[Exercise] Gather all lines in the entries that include the word "خلال".

[Data to examine]
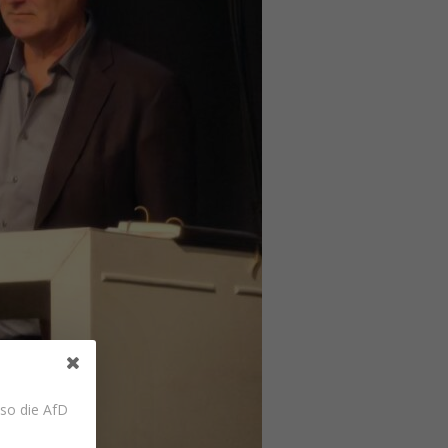
 so die AfD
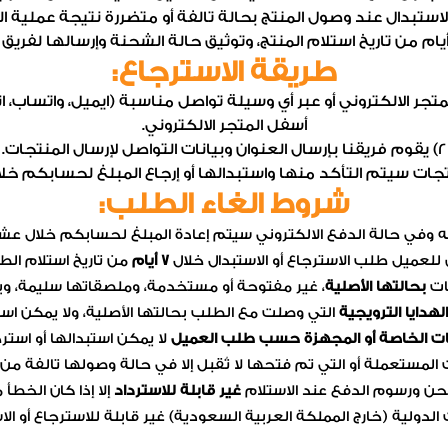
لاستبدال عند وصول المنتج بحالة تالفة أو متضررة نتيجة عملية 
ام من تاريخ استلام المنتج، وتوثيق حالة الشحنة وإرسالها لفريق 
طريقة الاسترجاع
:
لمتجر الالكتروني أو عبر أي وسيلة تواصل مناسبة (ايميل، واتساب،
أسفل المتجر الالكتروني.
2) يقوم فريقنا بإرسال العنوان وبيانات التواصل لإرسال المنتجات.
شروط الغاء الطلب
:
وفي حالة الدفع الالكتروني سيتم إعادة المبلغ لحسابكم خلال عشر
للعميل طلب الاسترجاع أو الاستبدال خلال
7 أيام
من تاريخ استلام الط
ات
بحالتها الأصلية
، غير مفتوحة أو مستخدمة، وملصقاتها سليمة، وبك
هدايا الترويجية
التي وصلت مع الطلب بحالتها الأصلية، ولا يمكن است
ات الخاصة أو المجهزة حسب طلب العميل
لا يمكن استبدالها أو استر
 المستعملة أو التي تم فتحها لا تُقبل إلا في حالة وصولها تالفة من 
ن ورسوم الدفع عند الاستلام
غير قابلة للاسترداد
إلا إذا كان الخطأ 
الدولية (خارج المملكة العربية السعودية) غير قابلة للاسترجاع أو الا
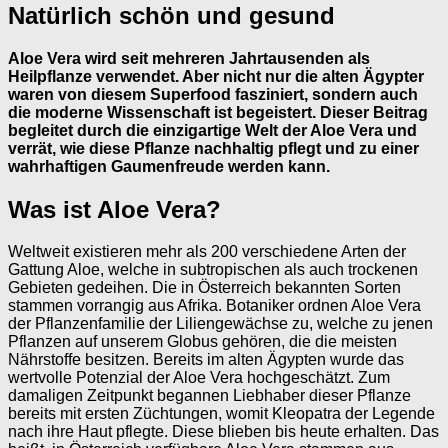
Natürlich schön und gesund
Aloe Vera wird seit mehreren Jahrtausenden als
Heilpflanze verwendet. Aber nicht nur die alten Ägypter
waren von diesem Superfood fasziniert, sondern auch
die moderne Wissenschaft ist begeistert. Dieser Beitrag
begleitet durch die einzigartige Welt der Aloe Vera und
verrät, wie diese Pflanze nachhaltig pflegt und zu einer
wahrhaftigen Gaumenfreude werden kann.
Was ist Aloe Vera?
Weltweit existieren mehr als 200 verschiedene Arten der
Gattung Aloe, welche in subtropischen als auch trockenen
Gebieten gedeihen. Die in Österreich bekannten Sorten
stammen vorrangig aus Afrika. Botaniker ordnen Aloe Vera
der Pflanzenfamilie der Liliengewächse zu, welche zu jenen
Pflanzen auf unserem Globus gehören, die die meisten
Nährstoffe besitzen. Bereits im alten Ägypten wurde das
wertvolle Potenzial der Aloe Vera hochgeschätzt. Zum
damaligen Zeitpunkt begannen Liebhaber dieser Pflanze
bereits mit ersten Züchtungen, womit Kleopatra der Legende
nach ihre Haut pflegte. Diese blieben bis heute erhalten. Das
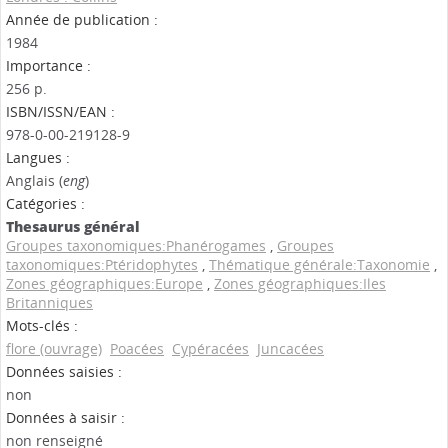
Année de publication :
1984
Importance :
256 p.
ISBN/ISSN/EAN :
978-0-00-219128-9
Langues :
Anglais (
eng
)
Catégories :
Thesaurus général
Groupes taxonomiques:Phanérogames
,
Groupes
taxonomiques:Ptéridophytes
,
Thématique générale:Taxonomie
,
Zones géographiques:Europe
,
Zones géographiques:Iles
Britanniques
Mots-clés :
flore (ouvrage)
Poacées
Cypéracées
Juncacées
Données saisies :
non
Données à saisir :
non renseigné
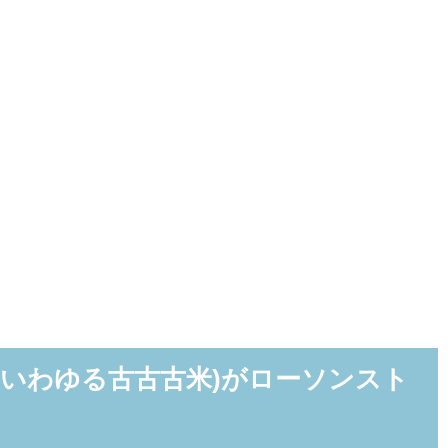
(いわゆる古古古米)がローソンスト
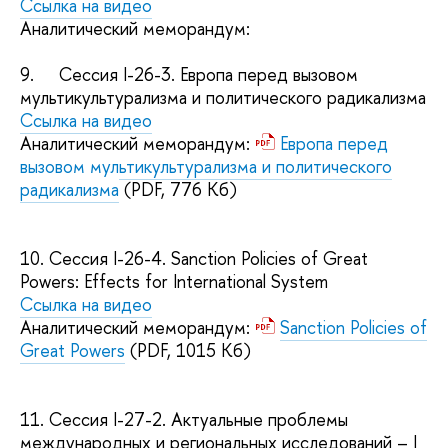
Ссылка на видео
Аналитический меморандум:
9.
Сессия I-26-3. Европа перед вызовом
мультикультурализма и политического радикализма
Ссылка на видео
Аналитический меморандум:
Европа перед
вызовом мультикультурализма и политического
радикализма
(PDF, 776 Кб)
10.
Сессия I-26-4. Sanction Policies of Great
Powers: Effects for International System
Ссылка на видео
Аналитический меморандум:
Sanction Policies of
Great Powers
(PDF, 1015 Кб)
11.
Сессия I-27-2. Актуальные проблемы
международных и региональных исследований – I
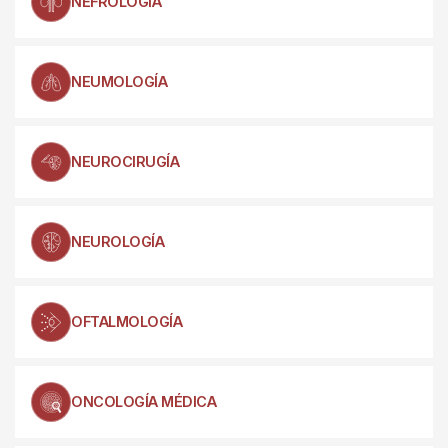
NEFROLOGÍA
NEUMOLOGÍA
NEUROCIRUGÍA
NEUROLOGÍA
OFTALMOLOGÍA
ONCOLOGÍA MÉDICA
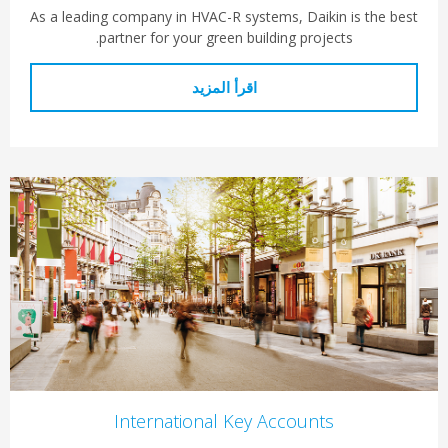
As a leading company in HVAC-R systems, Daikin is the best
partner for your green building projects.
اقرأ المزيد
International Key Accounts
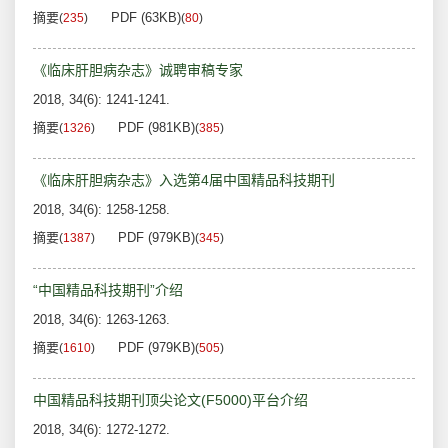
摘要
PDF (63KB)
(
235
)
(
80
)
《临床肝胆病杂志》诚聘审稿专家
2018, 34(6): 1241-1241.
摘要
PDF (981KB)
(
1326
)
(
385
)
《临床肝胆病杂志》入选第4届中国精品科技期刊
2018, 34(6): 1258-1258.
摘要
PDF (979KB)
(
1387
)
(
345
)
“中国精品科技期刊”介绍
2018, 34(6): 1263-1263.
摘要
PDF (979KB)
(
1610
)
(
505
)
中国精品科技期刊顶尖论文(F5000)平台介绍
2018, 34(6): 1272-1272.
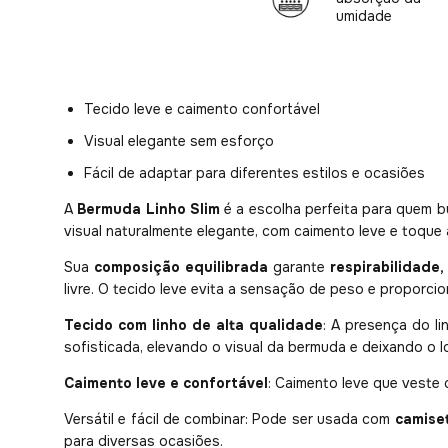
umidade
Tecido leve e caimento confortável
Visual elegante sem esforço
Fácil de adaptar para diferentes estilos e ocasiões
A
Bermuda Linho Slim
é a escolha perfeita para quem 
visual naturalmente elegante, com caimento leve e toque
Sua
composição equilibrada
garante
respirabilidade
livre. O tecido leve evita a sensação de peso e proporc
Tecido com linho de alta qualidade
: A presença do li
sofisticada, elevando o visual da bermuda e deixando o l
Caimento leve e confortável
: Caimento leve que veste
Versátil e fácil de combinar: Pode ser usada com
camiset
para diversas ocasiões.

[Response to this exercise]
وفي حالة الدفع الالكتروني سيتم إعادة المبلغ لحسابكم خلال عشر
للعميل طلب الاسترجاع أو الاستبدال خلال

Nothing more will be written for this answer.